In recent years a number of infections have passed from non-human animals to humans causing numerous different diseases and creating significant burdens on public health and the economy. In particular, the current COVID-19 pandemic is caused by SARS-CoV-2, a coronavirus whose ancestors likely evolved in a non-human animal. In general, bats host a wide diversity of coronaviruses. Indeed, SARS-CoV-2, like its relative SARS-CoV, the virus that causes SARS, is hypothesized to have its origins in bat hosts. The proposed research seeks to understand how the natural hosts of viruses respond to these infections with a specific focus on bat immunity. Bats are a hugely diverse group that have been linked to numerous emerging human infections but also provide critical ecosystem services such as pest control, seed dispersal and pollination. The research will clarify how bat immunity has shaped the evolution of these viruses. This will yield insights into how to potentially prevent, manage or treat infections in people, as well as protect and better understand bats. The research will also facilitate the training of undergraduate students in genomic laboratory techniques and bioinformatic analysis, training the next generation of scientists.

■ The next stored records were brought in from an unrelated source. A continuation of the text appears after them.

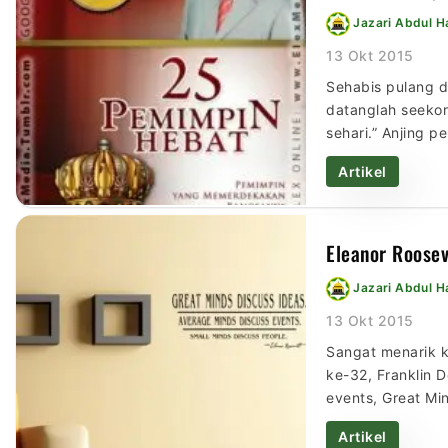
Jazari Abdul 
13 Okt 2015
Sehabis pulang d
datanglah seekor
sehari.” Anjing 
ingin istirahat d
Artikel
Eleanor Roosev
Jazari Abdul 
13 Okt 2015
Sangat menarik ke
ke-32, Franklin 
events, Great Mi
peristiwa dan Pi
Artikel
pikiran sedang a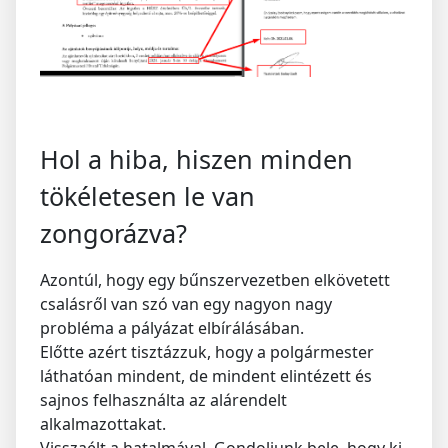
Hol a hiba, hiszen minden
tökéletesen le van
zongorázva?
Azontúl, hogy egy bűnszervezetben elkövetett
csalásről van szó van egy nagyon nagy
probléma a pályázat elbírálásában.
Előtte azért tisztázzuk, hogy a polgármester
láthatóan mindent, de mindent elintézett és
sajnos felhasználta az alárendelt
alkalmazottakat.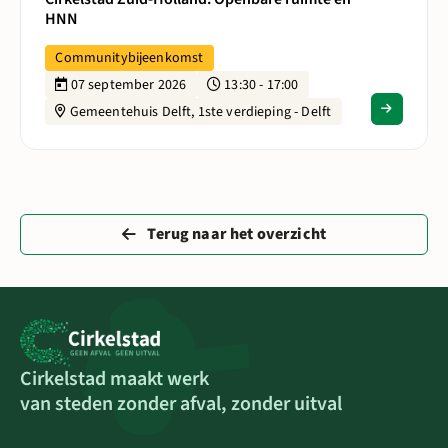
HNN
Communitybijeenkomst
07 september 2026
13:30 - 17:00
Gemeentehuis Delft, 1ste verdieping - Delft
Terug naar het overzicht
Cirkelstad maakt werk
van steden zonder afval, zonder uitval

Currently, there is a limited understanding of bat immunity, hampered in part by the diversity of bat species and lack of immunological reagents for studying them. In particular, most research has focused on innate immunity in a few species; almost nothing is known about the immunoglobulins and T cells that form the basis of adaptive immunity. The proposed research overcomes these obstacles by using genomic methods to understand adaptive immunity in multiple bat species. Specifically, the proposed research will 1) analyze the germline and rearranged immunoglobulin and T cell receptor repertoires in multiple, diverse bat species, including known coronavirus hosts, using a mix of gene capture, long-read sequencing, and targeted amplification and sequencing; 2) characterize the cells involved in adaptive immunity using single-cell transcriptomics; and 3) test for coronaviruses in wild bats and compare the immunoglobulin repertoire between infected and uninfected bats. The results will provide foundational knowledge of adaptive immunity of an important reservoir group, clarifying the bat-pathogen relationship in multiple species. These findings can be leveraged by others to characterize the responses of bats to specific pathogens, to predict whether certain species are better equipped to respond to infection, and to guide prevention and intervention efforts for zoonotic disease. This RAPID award is made by the Physiological and Structural Systems Cluster in the BIO Division of Integrative Organismal Systems, using funds from the Coronavirus Aid, Relief, and Economic Security (CARES) Act.
This award reflects NSF's statutory mission and has been deemed worthy of support through evaluation using the Foundation's intellectual merit and broader impacts review criteria.